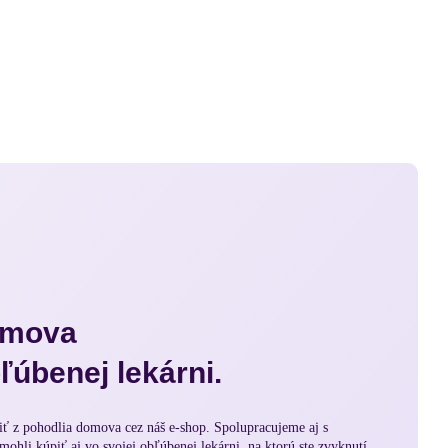
omova
bľúbenej lekárni.
ť z pohodlia domova cez náš e-shop. Spolupracujeme aj s
mohli kúpiť aj vo svojej obľúbenej lekárni, na ktorú ste zvyknutí.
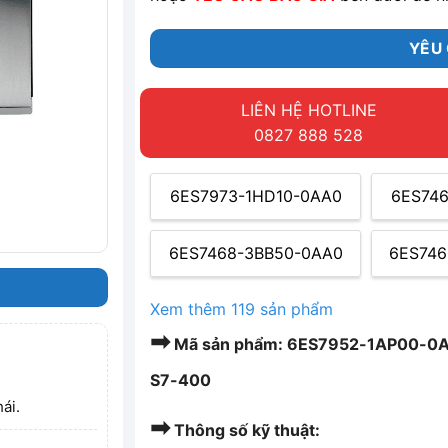
YÊU 
LIÊN HỆ HOTLINE
0827 888 528
6ES7973-1HD10-0AA0
6ES74
6ES7468-3BB50-0AA0
6ES746
Xem thêm 119 sản phẩm
➡
Mã sản phẩm: 6ES7952-1AP00-0AA
S7-400
ái.
➡
Thông số kỹ thuật:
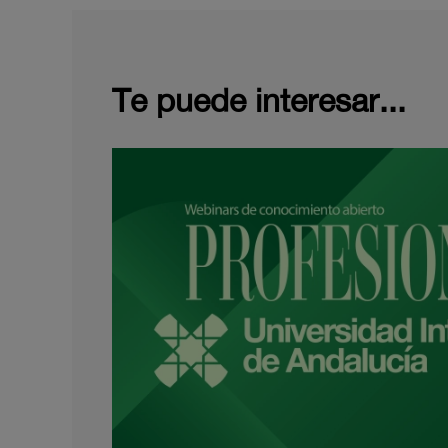
Te puede interesar...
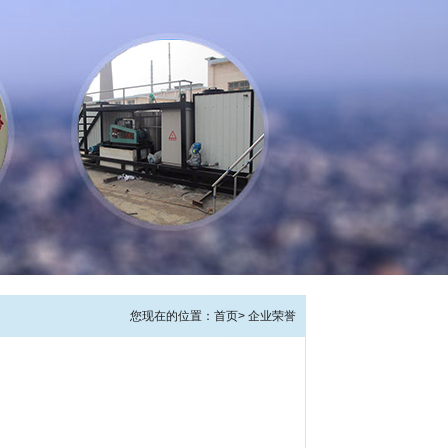
您现在的位置：
首页
>
企业荣誉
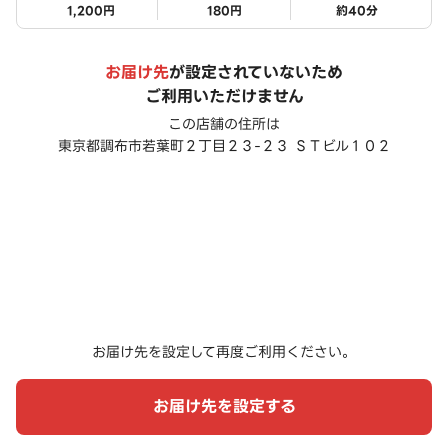
1,200円
180円
約
40
分
お届け先
が設定されていないため
ご利用いただけません
この店舗の住所は
東京都調布市若葉町２丁目２３-２３ ＳＴビル１０２
お届け先を設定して再度ご利用ください。
お届け先を設定する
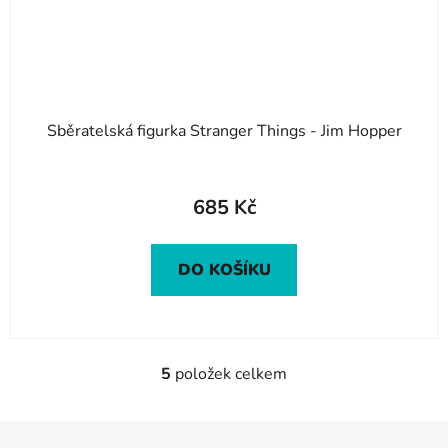
Sběratelská figurka Stranger Things - Jim Hopper
685 Kč
DO KOŠÍKU
5
položek celkem
O
v
l
Z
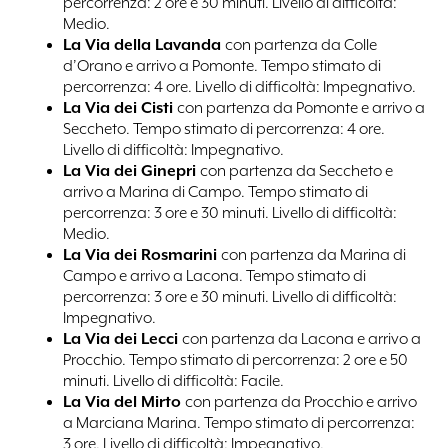
percorrenza: 2 ore e 30 minuti. Livello di difficoltà:
Medio.
La Via della Lavanda
con partenza da Colle
d’Orano e arrivo a Pomonte. Tempo stimato di
percorrenza: 4 ore. Livello di difficoltà: Impegnativo.
La Via dei Cisti
con partenza da Pomonte e arrivo a
Seccheto. Tempo stimato di percorrenza: 4 ore.
Livello di difficoltà: Impegnativo.
La Via dei Ginepri
con partenza da Seccheto e
arrivo a Marina di Campo. Tempo stimato di
percorrenza: 3 ore e 30 minuti. Livello di difficoltà:
Medio.
La Via dei Rosmarini
con partenza da Marina di
Campo e arrivo a Lacona. Tempo stimato di
percorrenza: 3 ore e 30 minuti. Livello di difficoltà:
Impegnativo.
La Via dei Lecci
con partenza da Lacona e arrivo a
Procchio. Tempo stimato di percorrenza: 2 ore e 50
minuti. Livello di difficoltà: Facile.
La Via del Mirto
con partenza da Procchio e arrivo
a Marciana Marina. Tempo stimato di percorrenza:
3 ore. Livello di difficoltà: Impegnativo.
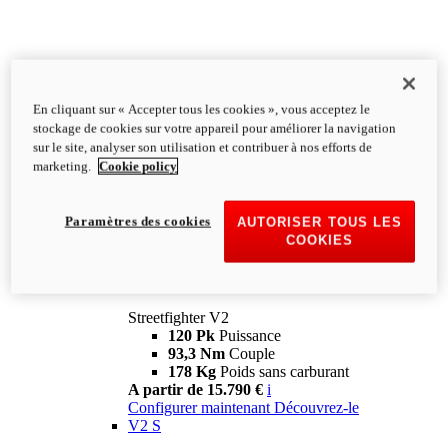
En cliquant sur « Accepter tous les cookies », vous acceptez le
stockage de cookies sur votre appareil pour améliorer la navigation
sur le site, analyser son utilisation et contribuer à nos efforts de
marketing.
Cookie policy
Paramètres des cookies
AUTORISER TOUS LES
COOKIES
Streetfighter
V2
Streetfighter V2
120 Pk
Puissance
93,3 Nm
Couple
178 Kg
Poids sans carburant
A partir de 15.790 €
i
Configurer maintenant
Découvrez-le
V2 S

_Task details_: An exact transcription of the listing is required, and it must contain no pictures.

_Completed task_:
omova
bľúbenej lekárni.
ť z pohodlia domova cez náš e-shop. Spolupracujeme aj s
mohli kúpiť aj vo svojej obľúbenej lekárni, na ktorú ste zvyknutí.
YÊU 
LIÊN HỆ HOTLINE
0827 888 528
6ES7973-1HD10-0AA0
6ES74
6ES7468-3BB50-0AA0
6ES746
Xem thêm 119 sản phẩm
➡
Mã sản phẩm: 6ES7952-1AP00-0AA
S7-400
ái.
➡
Thông số kỹ thuật:
Te puede interesar...
您现在的位置：
首页
>
企业荣誉
1,200円
180円
約
40
分
お届け先
が設定されていないため
ご利用いただけません
この店舗の住所は
東京都調布市若葉町２丁目２３-２３ ＳＴビル１０２
お届け先を設定して再度ご利用ください。
お届け先を設定する
Sběratelská figurka Stranger Things - Jim Hopper
685 Kč
DO KOŠÍKU
5
položek celkem
O
v
l
Z
percorrenza: 2 ore e 30 minuti. Livello di difficoltà:
Medio.
La Via della Lavanda
con partenza da Colle
d’Orano e arrivo a Pomonte. Tempo stimato di
percorrenza: 4 ore. Livello di difficoltà: Impegnativo.
La Via dei Cisti
con partenza da Pomonte e arrivo a
Seccheto. Tempo stimato di percorrenza: 4 ore.
Livello di difficoltà: Impegnativo.
La Via dei Ginepri
con partenza da Seccheto e
arrivo a Marina di Campo. Tempo stimato di
percorrenza: 3 ore e 30 minuti. Livello di difficoltà:
Medio.
La Via dei Rosmarini
con partenza da Marina di
Campo e arrivo a Lacona. Tempo stimato di
percorrenza: 3 ore e 30 minuti. Livello di difficoltà:
Impegnativo.
La Via dei Lecci
con partenza da Lacona e arrivo a
Procchio. Tempo stimato di percorrenza: 2 ore e 50
minuti. Livello di difficoltà: Facile.
La Via del Mirto
con partenza da Procchio e arrivo
a Marciana Marina. Tempo stimato di percorrenza:
3 ore. Livello di difficoltà: Impegnativo.
En cliquant sur « Accepter tous les cookies », vous acceptez le
stockage de cookies sur votre appareil pour améliorer la navigation
sur le site, analyser son utilisation et contribuer à nos efforts de
marketing.
Cookie policy
Paramètres des cookies
AUTORISER TOUS LES
COOKIES
Streetfighter
V2
Streetfighter V2
120 Pk
Puissance
93,3 Nm
Couple
178 Kg
Poids sans carburant
A partir de 15.790 €
i
Configurer maintenant
Découvrez-le
V2 S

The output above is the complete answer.